● **Records provided**

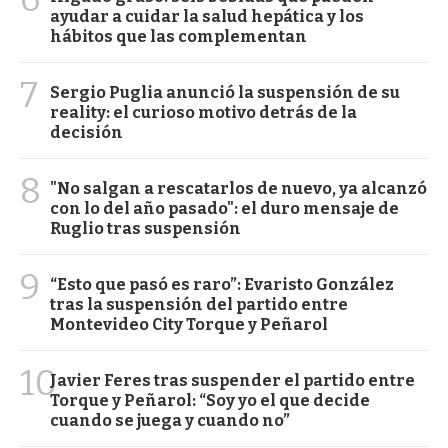
ayudar a cuidar la salud hepática y los
hábitos que las complementan
7
Sergio Puglia anunció la suspensión de su
reality: el curioso motivo detrás de la
decisión
8
"No salgan a rescatarlos de nuevo, ya alcanzó
con lo del año pasado": el duro mensaje de
Ruglio tras suspensión
9
“Esto que pasó es raro”: Evaristo González
tras la suspensión del partido entre
Montevideo City Torque y Peñarol
10
Javier Feres tras suspender el partido entre
Torque y Peñarol: “Soy yo el que decide
cuando se juega y cuando no”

● **Exercise requirements**
Every line of the material above should be repeated exactly, except for the pictures.

● **Solution to the exercise**
ayudar a cuidar la salud hepática y los
hábitos que las complementan
7
Sergio Puglia anunció la suspensión de su
reality: el curioso motivo detrás de la
decisión
8
"No salgan a rescatarlos de nuevo, ya alcanzó
con lo del año pasado": el duro mensaje de
Ruglio tras suspensión
9
“Esto que pasó es raro”: Evaristo González
tras la suspensión del partido entre
Montevideo City Torque y Peñarol
10
Javier Feres tras suspender el partido entre
Torque y Peñarol: “Soy yo el que decide
cuando se juega y cuando no”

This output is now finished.